▸ **ACTION ITEM**
Counting only lines below that hold "được", give the total alone.

======

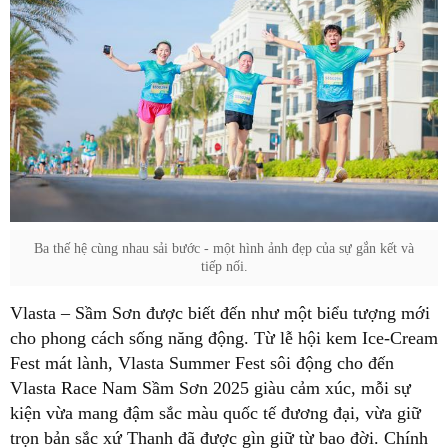
Ba thế hệ cùng nhau sải bước - một hình ảnh đẹp của sự gắn kết và
tiếp nối.
Vlasta – Sầm Sơn được biết đến như một biểu tượng mới
cho phong cách sống năng động. Từ lễ hội kem Ice-Cream
Fest mát lành, Vlasta Summer Fest sôi động cho đến
Vlasta Race Nam Sầm Sơn 2025 giàu cảm xúc, mỗi sự
kiện vừa mang đậm sắc màu quốc tế đương đại, vừa giữ
trọn bản sắc xứ Thanh đã được gìn giữ từ bao đời. Chính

======

▸ **ANSWER AREA**
2